Art: Concept, drawing of 3-color Telechrome tube
Conceptual drawing of 3-color Telechrome tube from patent (Baird, 1942, p. 4).
  • Target insertion would be daunting. During insertion, the targets must clear the sides of the Hewittic (target support) neck. The front mica target is corrugated and the back target is flat. Somehow the assembler must temporarily fold or roll these targets. Then in position inside the tube, the targets must snap back to their original shape. When they snap back, the targets must register with one another on the scale of pixels. A later patent suggests methods for target insertion that Arthur Johnson could have tried. (Baird patent 579,482, p. 1) Trinitron manufacturing avoids such insertion problems.

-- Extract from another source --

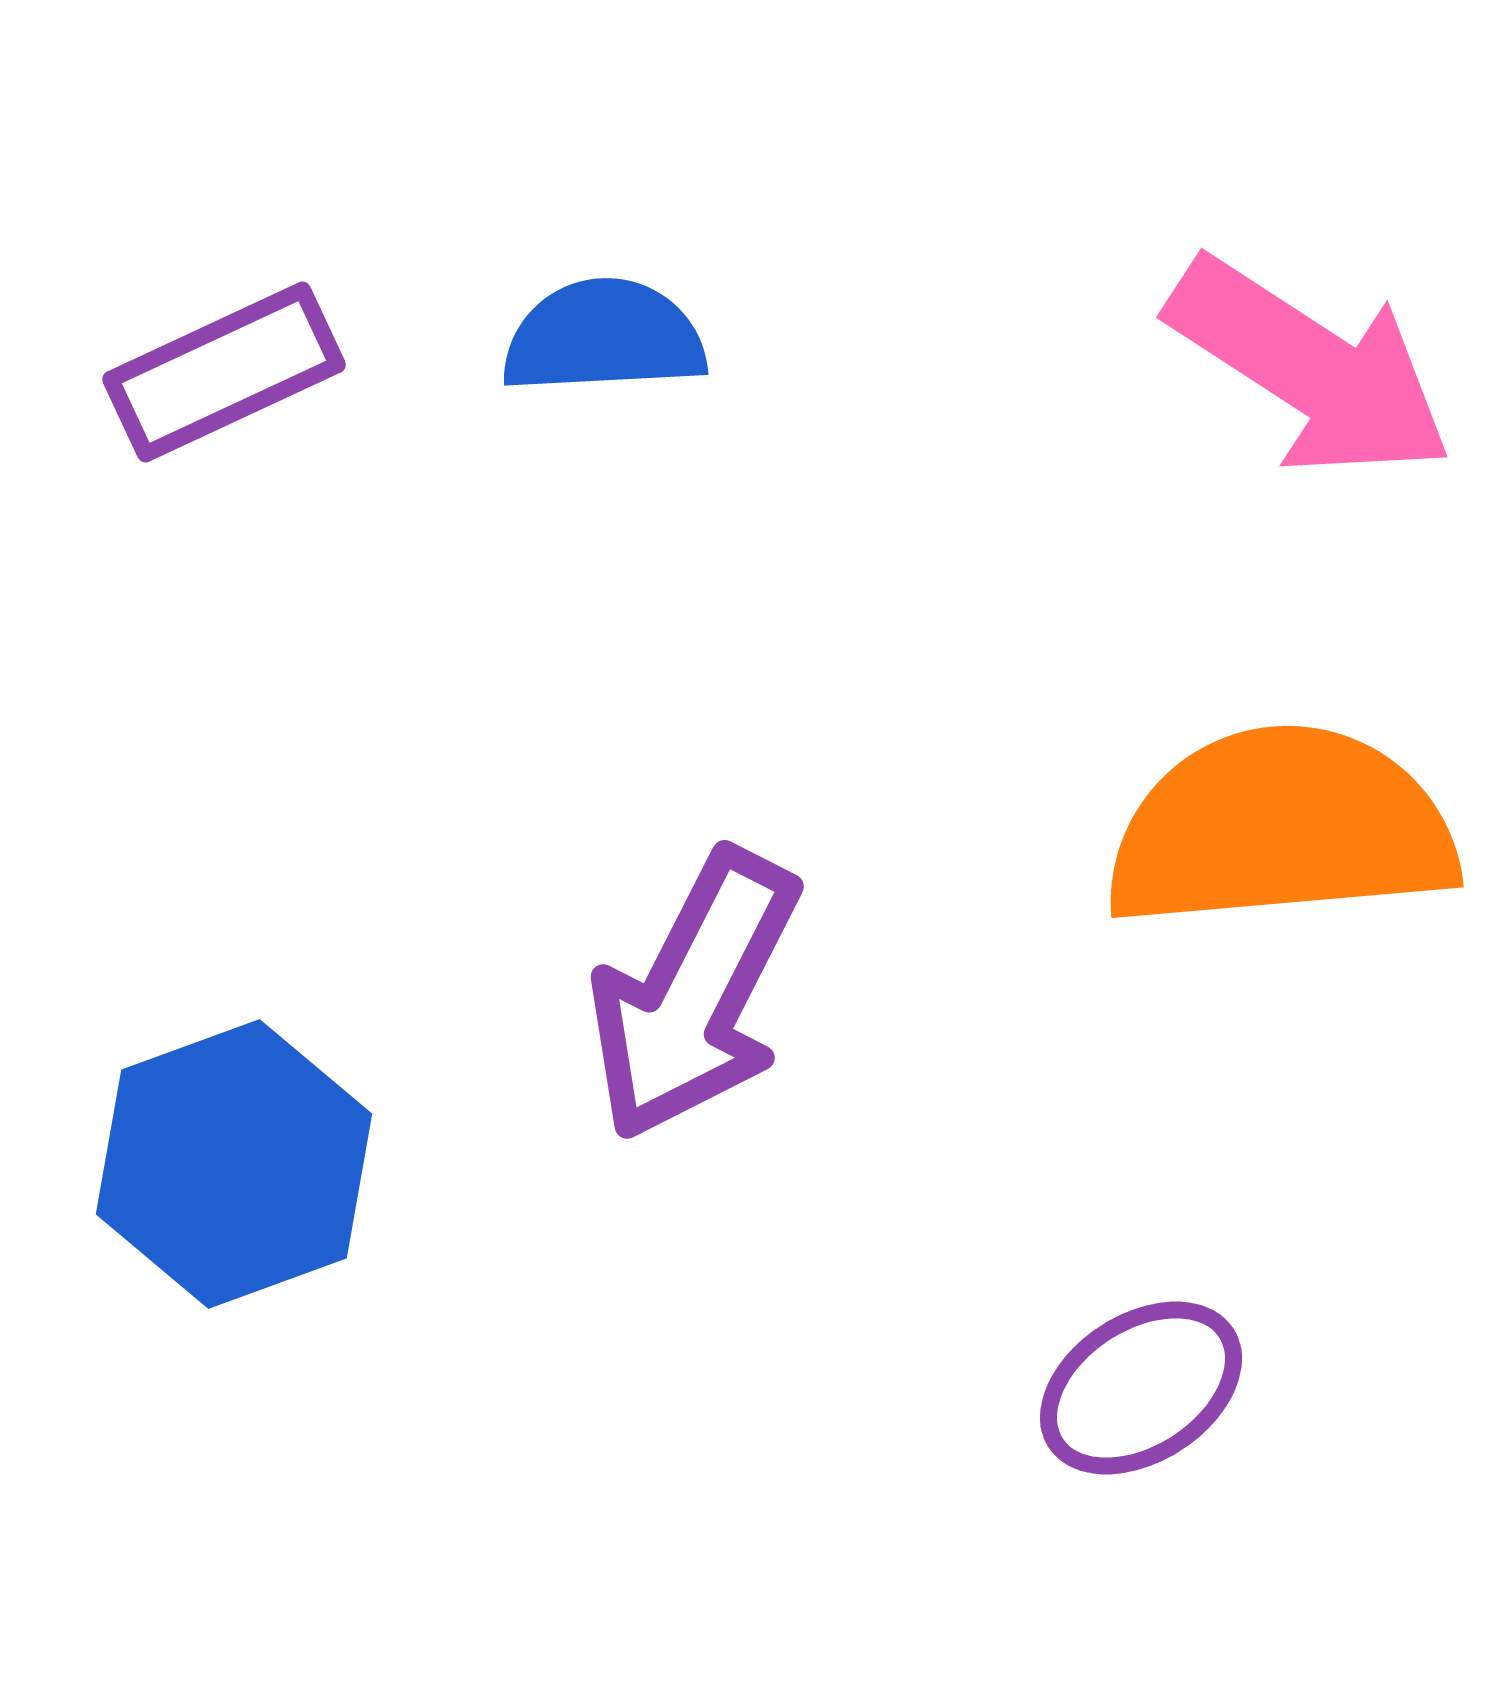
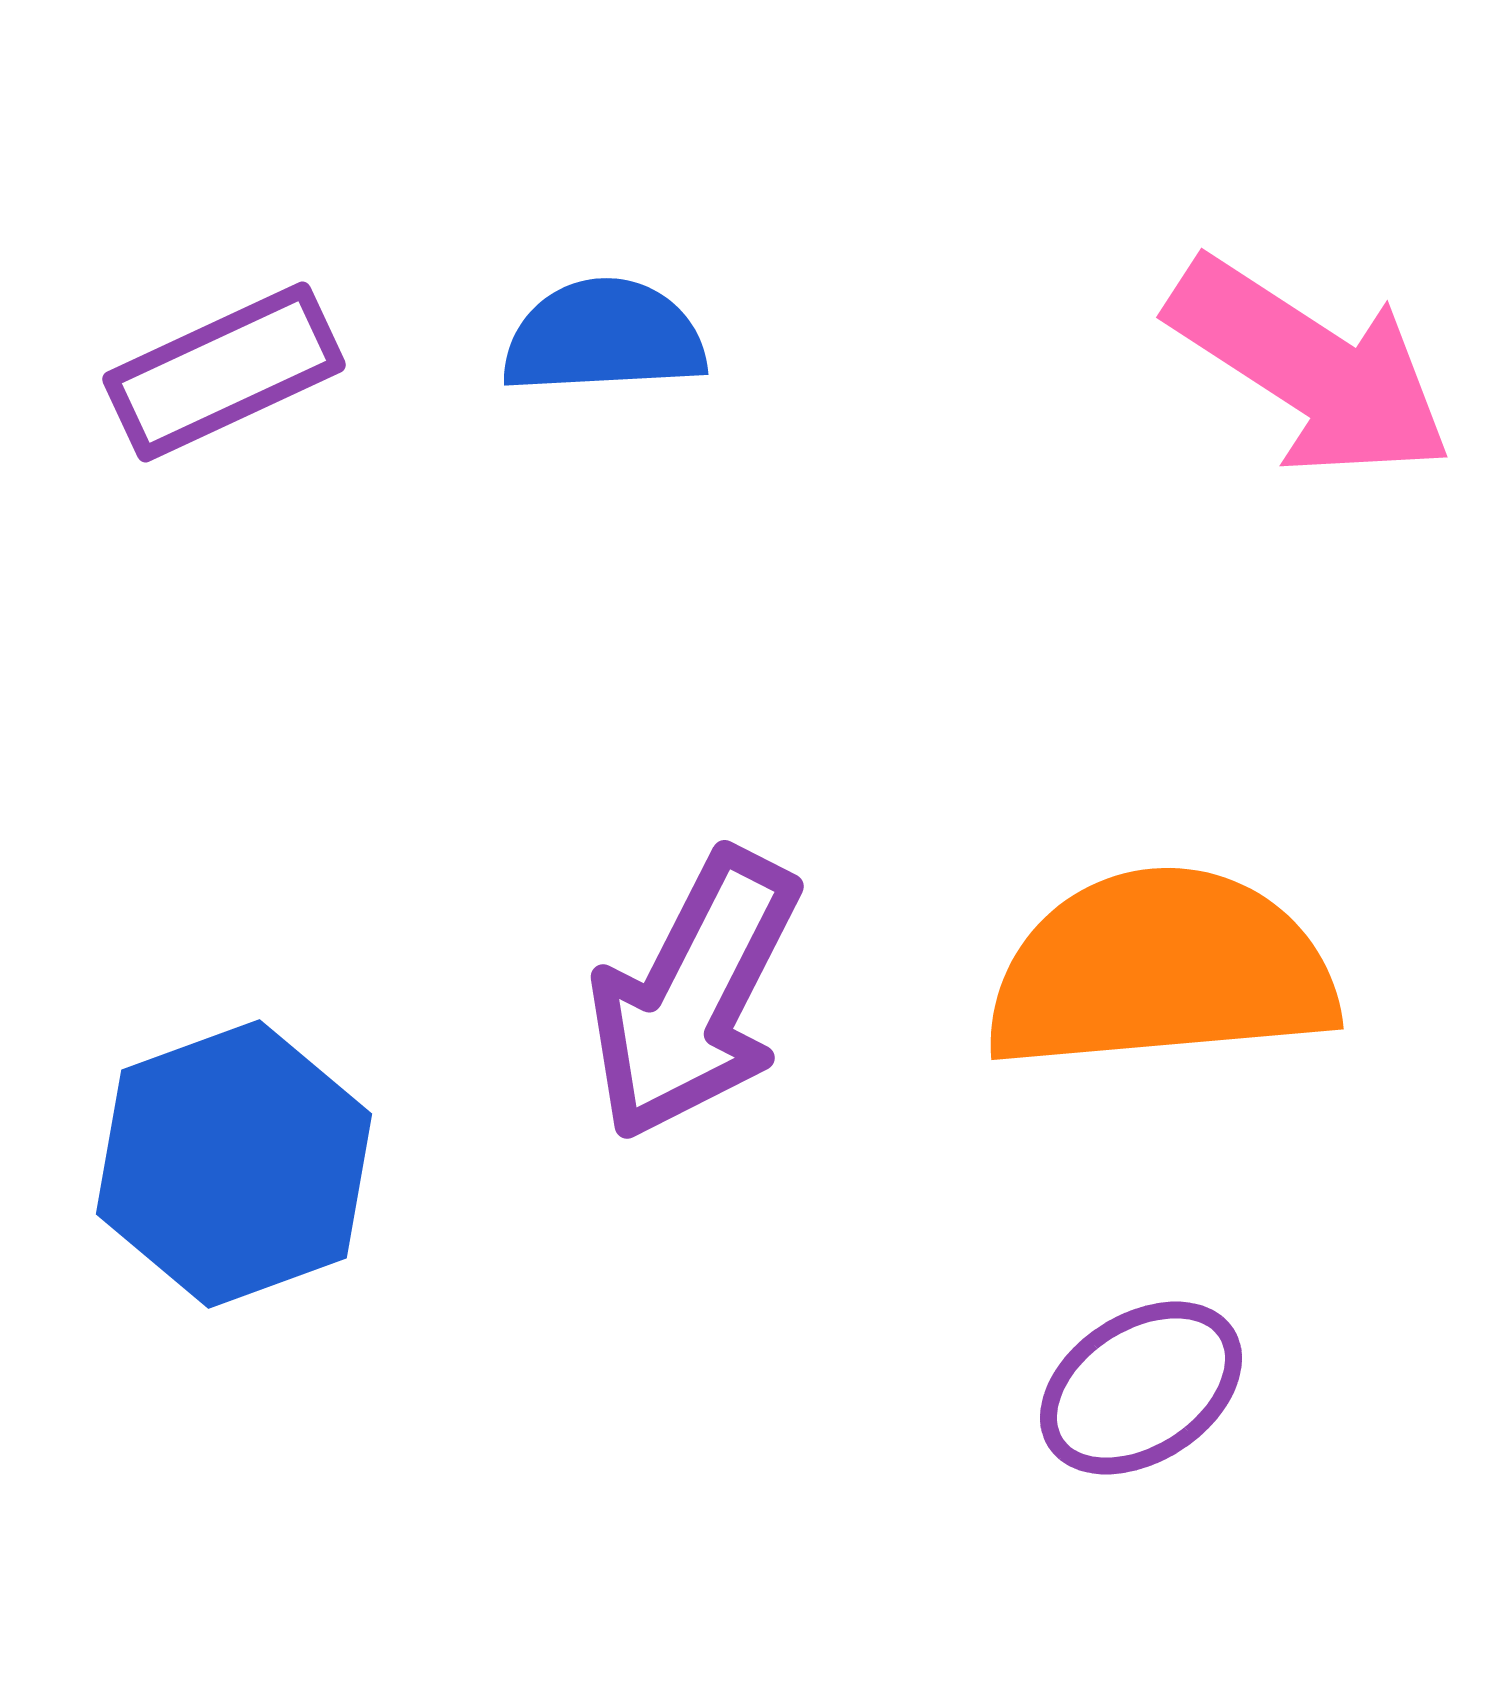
orange semicircle: moved 120 px left, 142 px down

  • Target shape. Telechrome uses flat, and not bow-shaped targets. The electron beam may focus sharply in the middle of the target. Yet the beam will lose focus and become elongated as it moves from the center. To correct for this problem, a compensating signal would be necessary. With its bowed target, Trinitron didn't have this problem.

  • Brightness Issues. The green target is brightest at a 45° vertical angle. The blue target is brightest at the opposite 45° vertical angle. Both targets are dimmer than the rear (red) target. Compensating by reducing the amplitude of the red signal would dim the picture. With its single target face, Trinitron didn't have this problem.

  • Position sensitivity. Viewers must watch from a position level with the center of the screen. What if the viewer's too low in relation to the internal screen? Then the brightest image would likely be blue. If the viewer's too high, then the brightest image would likely be green. (See the illustration at right.) On the other hand, Trinitron color isn't position sensitive.

Art: Problems with 
         viewing alleged '3-color Telechrome' from above or below center of CRT.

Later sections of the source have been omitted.